Was it Left or Right?
After I had turned left again instead of the announced right, or possibly the other way around, my boyfriend asked me: “Why is it then that you can’t tell left from right?”
I said I will look into it later and he can then read my blog 😉
Now I have been trying to find an explanation, or condition on the web that would neatly summarise my difficulty of distinguishing between left and right but could not find a proper niche to fit in. But there are several options to pick from, should I choose to give in to my occasional hypochondria.
I couldn’t coin a point in time that I was suddenly aware that I got my directions wrong. It just seemed to happen the more I grew up and began articulating. When I checked with my mother whether she noticed anything when I was young, she said that the first time she became aware that I had problems with left and right was when I painted my right thumbnail for my first driving lesson. There are suggestions that left-right disorders are hereditary.
Philippe De Sainte Maresville has the same problem and describes that it appears to be the words that get it wrong, not so much the hand movement. According to him we damn well know where left and right is, just that the words seem to appear on a random basis, unfortunately not necessarily the right one. Those who often experience mix ups might need a lot of concentration to get it right and most hiccups happen under stress or when tired. He also links it to psychological typing, that we have certain behavioural traits which work with certain parts of the brain.

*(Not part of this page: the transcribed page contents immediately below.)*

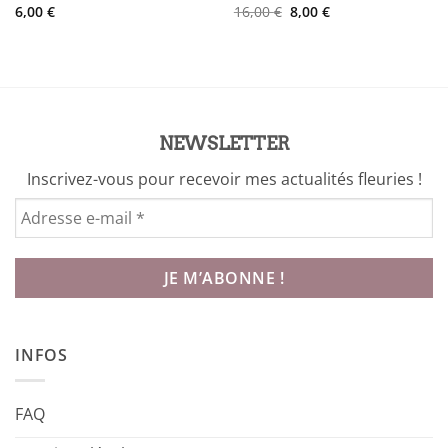
Le
Le
6,00
€
16,00
€
8,00
€
prix
prix
initial
actuel
était :
est :
16,00 €.
8,00 €.
NEWSLETTER
Inscrivez-vous pour recevoir mes actualités fleuries !
INFOS
FAQ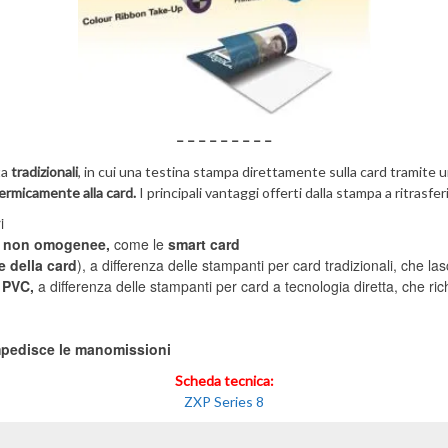
– – – – – – – – –
ta
tradizionali
, in cui una testina stampa direttamente sulla card tramite u
ermicamente alla card.
I principali vantaggi offerti dalla stampa a ritrasf
i
ci non omogenee,
come le
smart card
ie della card
), a differenza delle stampanti per card tradizionali, che l
 PVC,
a differenza delle stampanti per card a tecnologia diretta, che ri
impedisce le manomissioni
Scheda tecnica:
ZXP Series 8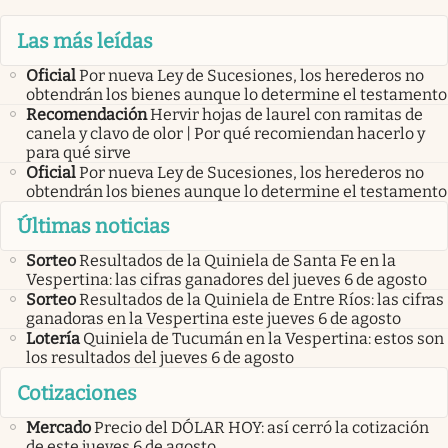
Las más leídas
Oficial
Por nueva Ley de Sucesiones, los herederos no
obtendrán los bienes aunque lo determine el testamento
Recomendación
Hervir hojas de laurel con ramitas de
canela y clavo de olor | Por qué recomiendan hacerlo y
para qué sirve
Oficial
Por nueva Ley de Sucesiones, los herederos no
obtendrán los bienes aunque lo determine el testamento
Últimas noticias
Sorteo
Resultados de la Quiniela de Santa Fe en la
Vespertina: las cifras ganadores del jueves 6 de agosto
Sorteo
Resultados de la Quiniela de Entre Ríos: las cifras
ganadoras en la Vespertina este jueves 6 de agosto
Lotería
Quiniela de Tucumán en la Vespertina: estos son
los resultados del jueves 6 de agosto
Cotizaciones
Mercado
Precio del DÓLAR HOY: así cerró la cotización
de este jueves 6 de agosto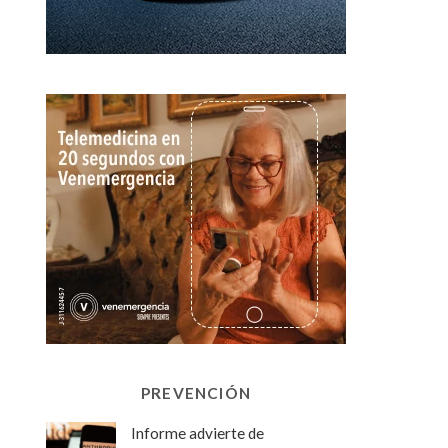
PREVENCIÓN
Informe advierte de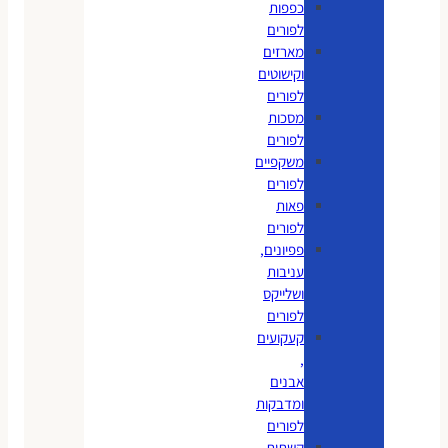
כפפות
לפורים
מארזים
וקישוטים
לפורים
מסכות
לפורים
משקפיים
לפורים
פאות
לפורים
פפיונים,
עניבות
ושלייקס
לפורים
קעקועים
,
אבנים
ומדבקות
לפורים
קשתות,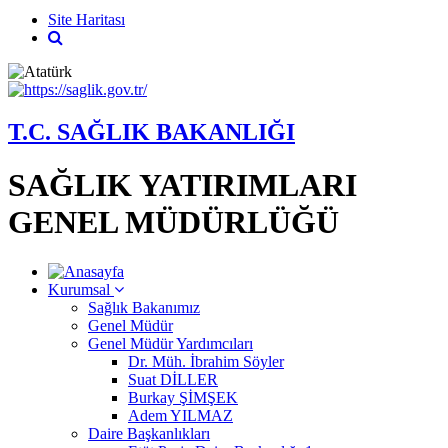
Site Haritası
T.C. SAĞLIK BAKANLIĞI
SAĞLIK YATIRIMLARI
GENEL MÜDÜRLÜĞÜ
Kurumsal
Sağlık Bakanımız
Genel Müdür
Genel Müdür Yardımcıları
Dr. Müh. İbrahim Söyler
Suat DİLLER
Burkay ŞİMŞEK
Adem YILMAZ
Daire Başkanlıkları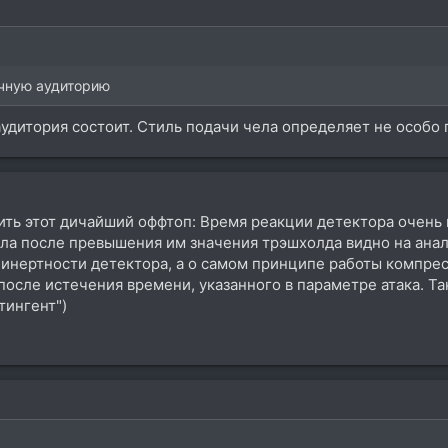
ячную аудиторию
 аудитория состоит. Стиль подачи чела определяет не особ
ить этот дичайший оффтоп: Время реакции детектора очень 
ала после превышения им значения трэшхолда видно на ана
 инертности детектора, а о самом принципе работы компре
 после истечения времени, указанного в параметре атака. 
тингент")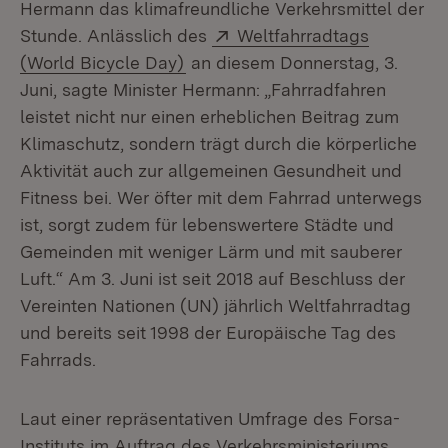
Hermann das klimafreundliche Verkehrsmittel der
Extern:
Stunde. Anlässlich des
Weltfahrradtags
(Öffnet in neuem Fenster)
(World Bicycle Day)
an diesem Donnerstag, 3.
Juni, sagte Minister Hermann: „Fahrradfahren
leistet nicht nur einen erheblichen Beitrag zum
Klimaschutz, sondern trägt durch die körperliche
Aktivität auch zur allgemeinen Gesundheit und
Fitness bei. Wer öfter mit dem Fahrrad unterwegs
ist, sorgt zudem für lebenswertere Städte und
Gemeinden mit weniger Lärm und mit sauberer
Luft.“ Am 3. Juni ist seit 2018 auf Beschluss der
Vereinten Nationen (UN) jährlich Weltfahrradtag
und bereits seit 1998 der Europäische Tag des
Fahrrads.
Laut einer repräsentativen Umfrage des Forsa-
Instituts im Auftrag des Verkehrsministeriums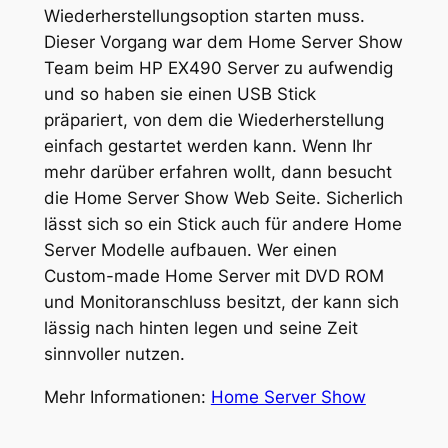
Wiederherstellungsoption starten muss.
Dieser Vorgang war dem Home Server Show
Team beim HP EX490 Server zu aufwendig
und so haben sie einen USB Stick
präpariert, von dem die Wiederherstellung
einfach gestartet werden kann. Wenn Ihr
mehr darüber erfahren wollt, dann besucht
die Home Server Show Web Seite. Sicherlich
lässt sich so ein Stick auch für andere Home
Server Modelle aufbauen. Wer einen
Custom-made Home Server mit DVD ROM
und Monitoranschluss besitzt, der kann sich
lässig nach hinten legen und seine Zeit
sinnvoller nutzen.
Mehr Informationen:
Home Server Show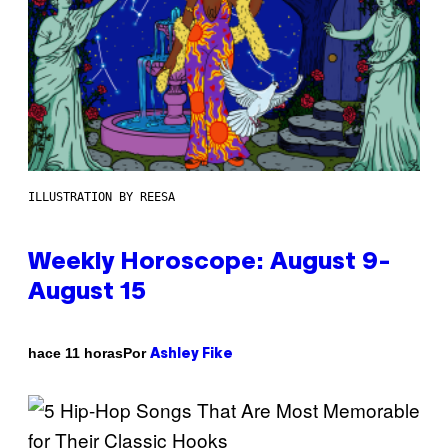
ILLUSTRATION BY REESA
Weekly Horoscope: August 9-
August 15
Por
hace 11 horas
Ashley Fike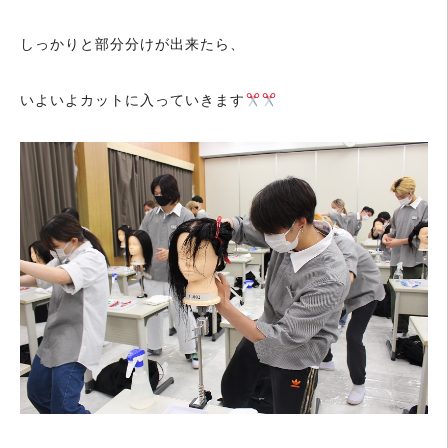
しっかりと部分分けが出来たら、
いよいよカットに入っていきます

Wikipedia offered me Acalculia at first, an acquired impairment with difficulty performing simple maths, but the fact that it appears to be acquired later in life as part of a neurological injury, or a stroke, I don’t think it might be what I am looking for.
The next on offer is Dyscalculia, a specific developmental disorder which becomes evident when beginning to learn maths early in life. The list of symptoms is extensive. Interesting is that I can tick most boxes, inlcuding frequent difficulties with arithmetic, tables and mental arithmetic, often unable to grasp and remember mathematical concepts, rules, formulae, and sequences. I remember well the countless times of counting with my fingers under the table under the stern silence of my likewise stern teacher. If it was down to her, I would have been in a school for children with special needs.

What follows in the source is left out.